We continue with something that may violate coptright, but also illustrates why it might be beneficial to do so - an OCR version of A People's History of the United States, by Zinn. In fact, the people who have it put up are well aware of the copyright issues, and claim that they got explicit permission from Howard Zinn to host the entire book on the website in response to the HarperCollins DMCA complaint against them. Excepts have long been covered under fair use, but in our supposed age of new autodidactism, plaing entire works on-line and available may be the next step toward everyone being able to get an education for the cost of the Internet access.
Speaking of lots of documents, al-Jazeera, among other international news organizations, has posted some 1,600 documents leaked about the Israel-Palestine peace process of the last few decades, exposing just how much was offered for peace, and how much was turned down because it wasn't apparently enough.
The Dead Pool Fitness Center hires Jack Lalanne, fitenss enthusiast and spokesperson, at 96 years of age. Additionally, the pool claims the last living member of the "Band of Brothers", Ed Mauser, at 94 years.
Finally, the United States military reports that it can't connect PFC Manning, still being held in super-maximum detention at Quantico, to Julian Assange and the Wikileaks leak. So, the next question is: do they release PFC Manning because they can't find the evidence to charge him with, or will he still be held like this until the evidence can be "found" that he was responsible?
Out in the world today, an altar in Poland will use a vial of the previous Bishop of Rome, John Paul II, as its holy relic, after JPII is formally beatified by the Vatican.
For those traveling, remember that if you intend on entering the United States, Customs and Border Patrol officials will seize your electronic devices, make copies of the information contained on them, and then decide whether they want to return them to you at some later date, all without the authority of a warrant or court order.
China seems to figure prominently in the news today, with sentencing for someone convicted of selling military secrets to China, a Chinese firm tied to steel that was sold to Iran to use in their nuclear programme, (a programme that continues to raise the fear and terror warnings because of their unwillingness to abandon it) and the possibility that the new Chinese stealth fighter uses technology reverse-engineered from a United States fighter shot down in the Kosovo region some years back. All of these things have conservative groups claiming that the military needs to be ready in case China decides to go to war, and so United States defense spending can't be significantly cut.

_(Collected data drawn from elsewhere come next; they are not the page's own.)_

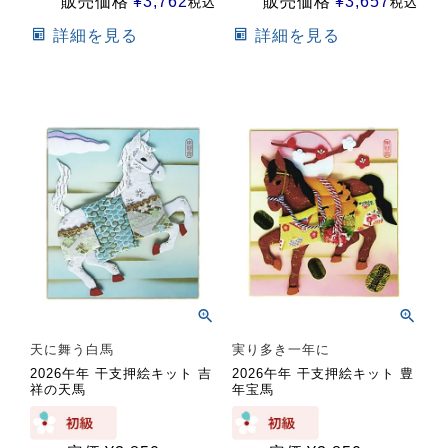
販売価格
¥
3,762
販売価格
¥
3,657
税込
税込
詳細を見る
詳細を見る
天に舞う白馬
実り多き一年に
2026午年 干支押絵キット 吉
2026午年 干支押絵キット 豊
祥の天馬
年宝馬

The scrum for the new government in Lebanon has begun, with one major bloc leader saying his bloc will not participate in a government headed by the blog containing Hezbollah.

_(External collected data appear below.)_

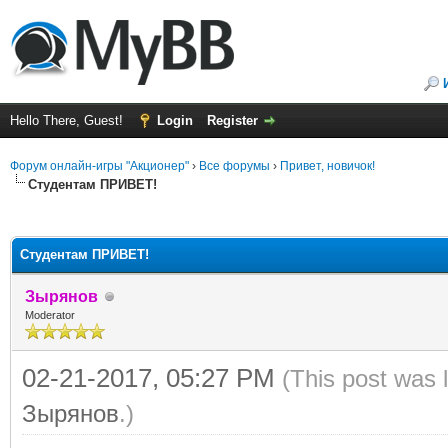
Hello There, Guest!
Login
Register
Форум онлайн-игры "Акционер"
›
Все форумы
›
Привет, новичок!
Студентам ПРИВЕТ!
ge
Студентам ПРИВЕТ!
Зырянов
Moderator
02-21-2017, 05:27 PM
(This post was 
Зырянов
.)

Elsewhere, a blacklisting by the United States for a leader of a major terrorist group in Pakistan and the accusation of a local Iraqi militia leader as the planner behind several attacks on Shi'ite pilgrims.
Inside the United States, A Republican Senator from Utah has declared that the laws forbidding child labor are not Constitutionally valid, choosing to cite old law that was overturned by new law. And thus, ladies and gentlemen, is how the Republicans and the Tea Party maintain the fiction that most of modernity is not actually valid - by choosing to follow the train only to the point where it stops in their favor.
We might be doing the same when we point out the Congress has passed socialized medicine programs and individual insurance mandates before - in the time of the Founders, in fact, so arguing that this is unprecedented is not strictly true, and arguing that the founders were against such schemes is not true, either.
Mr. Keith Olbermann and NBC parted ways on Friday, with the cancellation of his show, "Countdown". The timing on it suggests that the increasingly fractious relationship between Olbermann and the network, including the suspension of Mr. Olbermann over political donations, has finally come to a head. The possibility that the NBC-Comcast merger accelerated things is speculation, and nobody will confirm on that. If, however, you've been following Mr. Olbermann as
bradhicks has, then you notice that Mr. Olbermann's constant references to the movie Network were predictors of what his style had eventually become, and at some point, he was going to be cut. Especially when he substitute-turned host of her own, Rachell Maddow, kept showing how it was possible to do all the things he was doing without appearing to take it personally of without a loss of temper. In comments, the Infamous Brad also mentions that Mr. Olbermann was turning away from talking to real people and more and more into just having pundits on. In Mr. Olbermann's defense, though, his oration was always excellent, and he had mastered the key of cadence and clip and vocals that made his words carry weight (listen to him read Thurber if you don't believe me), and he advocated for things that needed to be spoken for.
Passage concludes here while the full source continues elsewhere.